Michael Zelouf, Business Director for the EMEA region at Western Asset, Legg Mason's global fixed income subsidiary, believes one must separate the US debt market outlook from the one for the debt market in general. In an exclusive interview with Funds Society, he explains that in the US, the uncertainty surrounding Donald Trump's economic policies could increase market volatility, but the truth is that, after the December rate hike, "the market has already largely factored in the likelihood that the Fed will adopt a more aggressive stance this year."
In this regard, Zelouf says: "Markets move very fast and, as fixed-income investors, we must rely on the slope of the forward rates curve to determine whether yields are going to go up or down. In the short end of the curve, everything depends on the Fed, and we cannot forecast it, so we will not take too much risk in this segment because the Fed could adopt a more aggressive stance. "
The normalization of the rate curve is, therefore, the most probable scenario and the one most expected by the expert. "If the Fed, at this late stage of the cycle in which rates are usually rising, is normalizing its monetary policy - and we believe it is doing so - the 10 to 30 year rate curve should normalize . We firmly believe that, in relative terms, returns at 10 to 30 years will be reduced," says Zelouf.
Another issue, he points out, is whatever happens in Germany and Japan with the Bank of Japan's objective of keeping the ten-year bond yield at 0, and in Germany below 0.5%. In his opinion, "this is a strong attraction for Japanese and German investors, who opt for the US bond. It makes a lot of sense, and not because US long-term debt is better, but rather for the relative value it offers over Japanese and German debt. "
Corporate bonds: telecommunications and the US financial sector
Regarding corporate bonds, Zelouf points out the telecommunications, energy, and financial sectors which could register 2% differentials against US public debt. "We have companies like Verizon, which in addition to being global has a dominant position in the US market and has a quarterly turnover of $ 4 billion," he explains.
As a specialist in the Legg Mason Western Asset Macro Opportunities Bond Fund, it’s in the US financial sector where he sees the greatest potential, with long-term credit growth and interest rate outlooks that will increase its profits. "The combination of these two aspects implies that the return on assets will be positive." In European banking, its exposure focuses on the big names: Bank of Scotland, HSBC, Credit Suisse, Standard Chartered..., with reduced exposure to the Spanish banks BBVA and Santander.
Zelouf believes that, currently, cyclical companies' credit has reasonable appeal, and points out other names such as Exxon Mobile or AB InBev. "We invest in companies with a long-term strategy, organic growth, an adequate degree of leverage and where we know the management well and this is going in the right direction." The main sector that they avoid in USA is that of health, since "it is difficult to know what will happen with Obama Care, and there is uncertainty regarding its income..."

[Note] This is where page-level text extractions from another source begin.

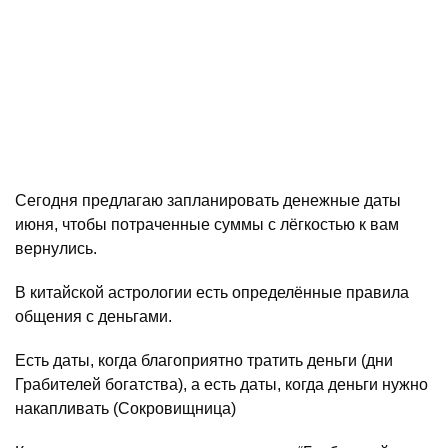
Сегодня предлагаю запланировать денежные даты
июня, чтобы потраченные суммы с лёгкостью к вам
вернулись.
В китайской астрологии есть определённые правила
общения с деньгами.
Есть даты, когда благоприятно тратить деньги (дни
Грабителей богатства), а есть даты, когда деньги нужно
накапливать (Сокровищница)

Regarding high yield, he reveals that one of the peculiarities of the current credit cycle is its long duration, which facilitates refinancing of debt. "Currently, 63% of the debt in the high yield market will not be refinanced before 2019, they will do so between that year and 2021," he points out. A circumstance to which we must add the economic growth of the last few years; which has been sufficient to generate income to cover the debt and interests of this type of companies.
In our opinion, in the second quarter of this year, we’ll see a rebound in defaults, which are starting to remit gradually. Therefore, we believe that the overall level of defaults in the high-yield segment, including energy stocks, which represent about 15% of the universe, began to decline thanks to the recovery of oil prices and the fact that many oil companies have not incurred in default since they have been able to refinance their lines of credit, etc., which means that the risk of default is beginning to dissipate. It has not disappeared altogether, but it is beginning to shrink."

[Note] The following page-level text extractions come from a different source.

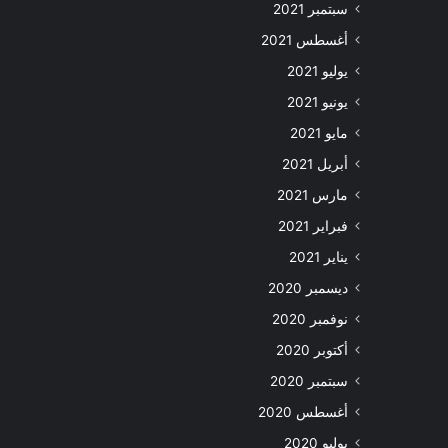
سبتمبر 2021
أغسطس 2021
يوليو 2021
يونيو 2021
مايو 2021
أبريل 2021
مارس 2021
فبراير 2021
يناير 2021
ديسمبر 2020
نوفمبر 2020
أكتوبر 2020
سبتمبر 2020
أغسطس 2020
يوليو 2020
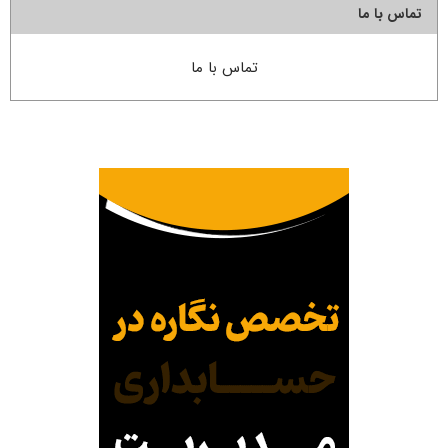
تماس با ما
تماس با ما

In any case, Zelouf admits that his exposure to the energy and commodities sector was relatively low in high yield, at 1.5%, and is mainly concentrated in companies with investment grade.

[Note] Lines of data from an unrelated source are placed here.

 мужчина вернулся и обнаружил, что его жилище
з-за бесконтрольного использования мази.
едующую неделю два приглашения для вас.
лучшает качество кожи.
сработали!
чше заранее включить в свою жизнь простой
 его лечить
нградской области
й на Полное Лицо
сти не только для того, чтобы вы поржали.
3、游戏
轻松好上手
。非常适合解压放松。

Selective in emerging markets
In emerging markets, the main criteria used to identify assets are "reasonable valuations" and the search for short-term debt in dollars. "We also look at the strength of the institutions of each country. That's why we did not invest in Venezuela and that's why we did invest in Argentina after its change of government." From a tactical point of view, there are two factors they watch out for: interest rates and oil and commodity prices.
The first presents a negative scenario for those countries with a high level of debt in dollars. The second is positive for some and negative for others. Following OPEC's announcement of a cut in production and an oil price forecast of $ 60 / barrel, Zelouf said that importing countries such as South Africa, Turkey or India would not benefit from this, which would require them to be very selective. "We are positive in some and negative in others." Finally, structural reforms must also be taken into account in the long term, which is why they are committed to Mexico and India, which are countries that have implemented positive structural reforms. "In emerging markets you have to be selective, you have to talk to politicians, even if they sometimes they also make mistakes."